You also occupy such a unique place because you have managed to create a space for yourself as a writer of something like Little Britain, which was like a cultural phenomenon, and then as one of the world’s bestselling children’s novelists. How do you think about humour and comedy for adults and children, and in terms of changing social mores?

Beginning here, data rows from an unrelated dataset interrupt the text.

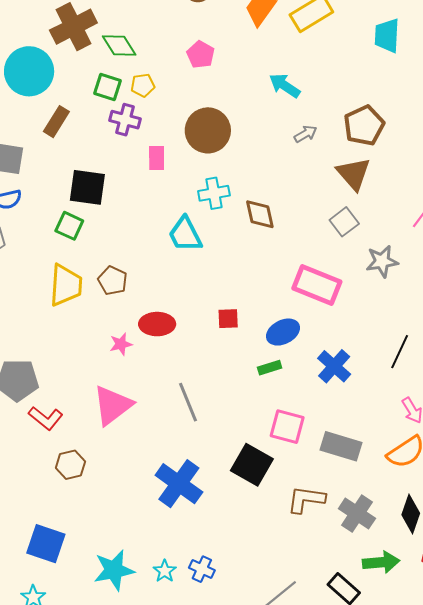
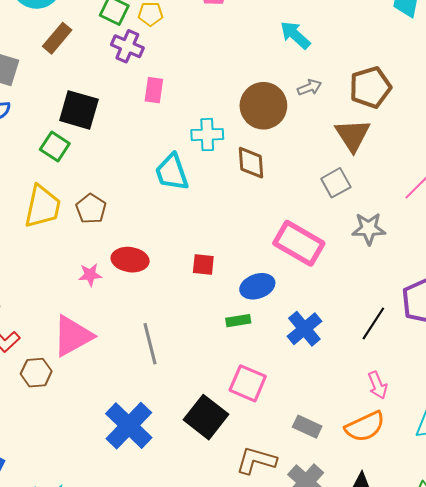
brown circle: (208, 130) -> (263, 106), moved
gray rectangle: (341, 446) -> (307, 427), moved, size x0.7
brown hexagon: (70, 465) -> (36, 373), moved

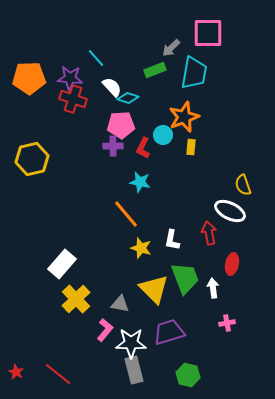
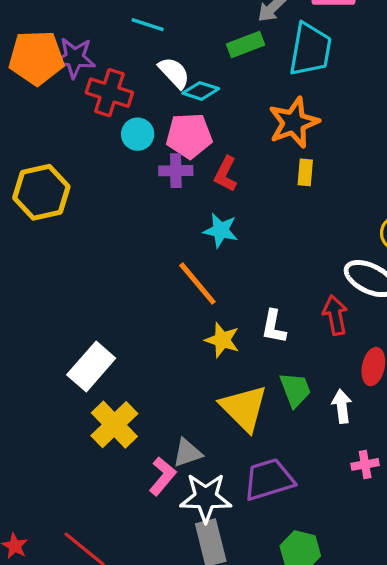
cyan line: (96, 58) -> (148, 25), turned -30
purple star: (70, 78) -> (75, 58), moved
cyan circle: (163, 135) -> (138, 134), moved
green trapezoid: (185, 278) -> (295, 390), size x0.7
gray triangle: (120, 304) -> (187, 453), moved, turned -30

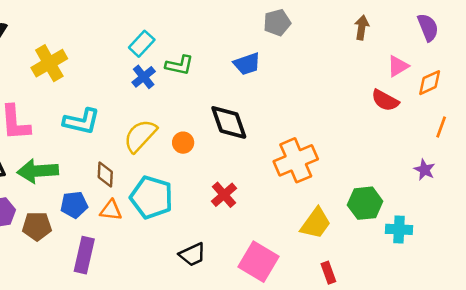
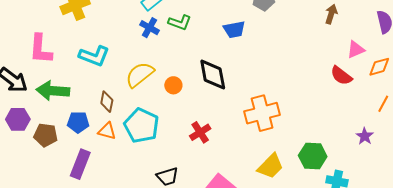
blue cross: (144, 77) -> (150, 28), turned -30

Humour is different for children and adults but at the same time, I think it’s worth remembering that children are quite aspirational. So when you’re 10 years old, you want to watch a comedy show that’s on late at night, or a film that isn’t quite meant for you, you know, or certainly as a kid, I was desperate to see things that I thought were rude, or that I wasn’t allowed to see because I was too young.
(...)
Things generally reflect the time that they’re made in. My son [11-year-old Alfred] is very into comedy movies, and we were watching some comedy movies from the 1990s and 2000s, like [Mike Myers and Elizabeth Hurley starrer] Austin Powers. And it was hilarious but I also wondered if we could [make] this now. It’s a shame really, because you know, there weren’t any bad intentions. It was just funny. I think we’re just much more aware now. When people didn’t like something on Little Britain, they’d have to find the number of the BBC Complaints Department, call them up to make a complaint or write a letter. So it was a bit of a task and perhaps it was just easier just to turn the TV off. But now? You can go on to X and you start making your comments or go to Instagram.
What do you think about this?
You make comedy to make people happy. And so the thought you’re making someone unhappy is uncomfortable. You have got to listen [to what people are saying]. But at the same time, it’s complicated. You know, offence is sometimes part of what a comedian is trying to do. Being offended is not liking something because it makes you feel uncomfortable. It’s very hard to think you can get through life without that without that happening to you. I think it’s more about marginalized groups who feel quite rightly that they haven’t been treated right and they worry that humour reinforces negative stereotypes. And so as a writer and a comedian, you don’t want to be the person who’s adding to someone’s pain. But, I think, ultimately you have to be able to make jokes about anything otherwise you might as well get rid of comedy.
[I do have] a little bit more anxiety as a white middle-aged man from a middle class upbringing. If someone doesn’t like something, I really listen. I don’t want to get defensive. I don’t want to get, you know, bullish about it. I just feel that it’s my job to listen and try to make things better. Sometimes, I’ll find something in a book I wrote 15 years ago that I think I would do differently now.